Description: Well-Founded Induction schema, using implicit substitution. (Contributed by Scott Fenton, 6-Feb-2011) (Revised by Mario Carneiro, 26-Jun-2015)
| Ref | Expression | ||
|---|---|---|---|
| Hypotheses | frins3.1 | |- ( y = z -> ( ph <-> ps ) ) |
|
| frins3.2 | |- ( y = B -> ( ph <-> ch ) ) |
||
| frins3.3 | |- ( y e. A -> ( A. z e. Pred ( R , A , y ) ps -> ph ) ) |
||
| Assertion | frins3 | |- ( ( ( R Fr A /\ R Se A ) /\ B e. A ) -> ch ) |
| Step | Hyp | Ref | Expression |
|---|---|---|---|
| 1 | frins3.1 | |- ( y = z -> ( ph <-> ps ) ) |
|
| 2 | frins3.2 | |- ( y = B -> ( ph <-> ch ) ) |
|
| 3 | frins3.3 | |- ( y e.

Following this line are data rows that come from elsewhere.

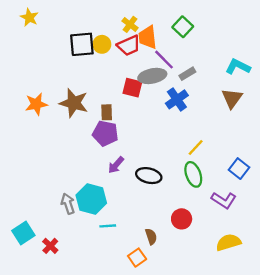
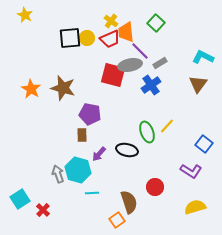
red square: (132, 88) -> (113, 75), size x1.4
orange star: (36, 104) -> (31, 89), turned -30
brown rectangle: (107, 112) -> (82, 135), moved
purple arrow: (116, 165) -> (99, 154), moved
green ellipse: (193, 174) -> (147, 132), moved
brown semicircle: (151, 237) -> (129, 202), size x1.6

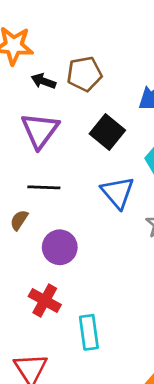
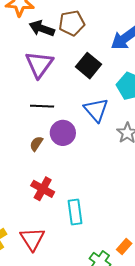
black arrow: (43, 81) -> (42, 28), size x1.4
brown semicircle: (19, 220) -> (36, 144), moved
purple circle: (60, 247) -> (63, 133), moved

A -> ( A. z e. Pred ( R , A , y ) ps -> ph ) ) |
|
| 4 | 3 1 | frins2 | |- ( ( R Fr A /\ R Se A ) -> A. y e. A ph ) |
| 5 | 2 | rspcv | |- ( B e. A -> ( A. y e. A ph -> ch ) ) |
| 6 | 4 5 | mpan9 | |- ( ( ( R Fr A /\ R Se A ) /\ B e. A ) -> ch ) |